My remorse was quieted, I gave in to the sweetness of that night in which I had my mother close to me. I knew that such a night could not be repeated; that the greatest desire I had in the world, to keep my mother in my room during those sad hours of darkness, was too contrary to the necessities of life and the wishes of others for its fulfillment, granted this night, to be anything other than artificial and exceptional. Tomorrow my anxieties would reawaken and Mama would not stay here. But when my anxieties were soothed, I no longer understood them; and then tomorrow night was still far away; I told myself I would have time to think of what to do, even though that time could not bring me any access of power, since these things did not depend on my will and seemed more avoidable to me only because of the interval that still separated them from me.

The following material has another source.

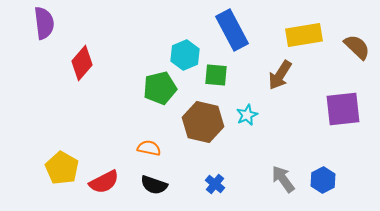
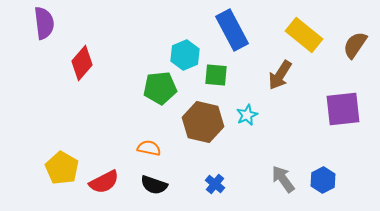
yellow rectangle: rotated 48 degrees clockwise
brown semicircle: moved 2 px left, 2 px up; rotated 100 degrees counterclockwise
green pentagon: rotated 8 degrees clockwise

So it was that, for a long time, when, awakened at night, I remembered Combray again, I saw nothing of it but this sort of luminous panel, cut out among indistinct shadows, like those panels which the glow of a Bengal light or some electric projection will cut out and illuminate in a building whose other parts remain plunged in darkness: at the rather broad base, the small parlor, the dining room, the opening of the dark path by which M. Swann, the unconscious author of my sufferings, would arrive, the front hall where I would head toward the first step of the staircase, so painful to climb, that formed, by itself, the very narrow trunk of this irregular pyramid; and, at the top, my bedroom with the little hallway and its glass-paned door for Mama’s entrance; in a word, always seen at the same hour, isolated from everything that might surround it, standing out alone against the darkness, the bare minimum of scenery (such as one sees prescribed at the beginnings of the old plays for performances in the provinces) needed for the drama of my undressing; as though Combray had consisted only of two floors connected by a slender staircase and as though it had always been seven o’clock in the evening there. The fact is, I could have answered anyone who asked me that Combray also included other things and existed at other times of day. But since what I recalled would have been supplied to me only by my voluntary memory, the memory of the intelligence, and since the information it gives about the past preserves nothing of the past itself, I would never have had any desire to think about the rest of Combray. It was all really quite dead for me.

Dead forever? Possibly.
There is a great deal of chance in all this, and a second sort of chance event, that of our own death, often does not allow us to wait long for the favors of the first.

I find the Celtic belief very reasonable, that the souls of those we have lost are held captive in some inferior creature, in an animal, in a plant, in some inanimate object, effectively lost to us until the day, which for many never comes, when we happen to pass close to the tree, come into possession of the object that is their prison. Then they quiver, they call out to us, and as soon as we have recognized them, the spell is broken. Delivered by us, they have overcome death and they return to live with us.

It is the same with our past. It is a waste of effort for us to try to summon it, all the exertions of our intelligence are useless. The past is hidden outside the realm of our intelligence and beyond its reach, in some material object (in the sensation that this material object would give us) which we do not suspect. It depends on chance whether we encounter this object before we die, or do not encounter it.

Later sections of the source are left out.